Social workers like them meet with new patients seeking mental health treatment. But unlike physicians, social workers do not have caps on their caseloads, so new patients are continuously added to their roster.
Follow-up appointments can range from 2-8 weeks and even further out, Cena said – patients he sees this month will have to wait until March for their next appointment.
“I will work through my lunch sometimes,” said Cena. “I will book appointments in slots that are not meant for that type of work, because we’re trying to figure out how to work through all that.”
Martinez said patients who show signs of suicidal ideation are required to have follow-up appointments within two weeks of their first interviews with case workers under Kaiser policy.
“These are lives,” Martinez said, miming a growing stack of cases with her hands. “Each of these patients are stacked on top of each other. And you’re telling them their next appointment is so far out. But you’re responsible for that person. It’s distressing.”
Psychiatric social worker and NUHW vice president Elizabeth White said she’s expected to see 1,400 patients on a yearly basis according to Kaiser’s policies. Kaiser Permanente did not respond to the figure cited by White in an emailed statement.
Some patients may be referred to mental health services outside of the Kaiser network, but there’s no guarantee those patients will be seen.
“I really think Kaiser does not understand the nature of mental health care,” said White, adding patients overall are the ones who suffer the most.
“Many people just drop out, get worse and end up in the emergency room,” White said. “Or they lose their jobs and therefore they lose their Kaiser coverage and they slide into homelessness.”
The union says Kaiser Permanente has offered significantly compromised retirement and health benefit options.
The parties have been working with an external mediator according to Dennis Dabney, senior vice president of national labor relations and the Office of Labor Management Partnership at the Kaiser Foundation Health Plan and Hospitals.
In a statement, Annie Russell, chief operating officer of the Southern California Permanente Medical Group said hospitals and medical offices will remain open this week.
“This is NUHW’s sixth noticed strike within a single year.
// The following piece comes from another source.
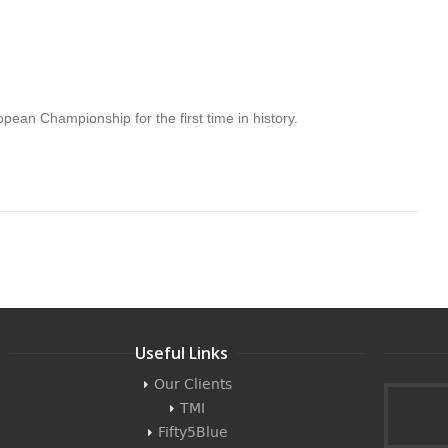
pean Championship for the first time in history.
Useful Links
Our Clients
TMI
Fifty5Blue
We believe that NUHW’s repeated call for short strikes is disruptive to patient access, operational care and service and is frankly irresponsible,” said Russell. “Although Kaiser Permanente will make every effort to minimize patient disruption, due to the strike we may be forced to reschedule appointments and devote valuable resources needed elsewhere in our organization to instead address the continuity of care for our members and address any urgent patient care issues.”
NUHW and Kaiser Permanente have agreed to collaborate on reinventing the medical provider’s mental health system in tentative talks, but union officials say they want the terms in writing in a new contract.
The reinvention the union wants to see includes not overloading clinicians with cases because of understaffing, improving return appointment times by adopting a ratio of 5 return appointments for every new appointment without delay, and providing crisis services in every clinic so patients can avoid hospitalization and clinicians won’t need to cancel other appointments to treat patients in desperate need of care.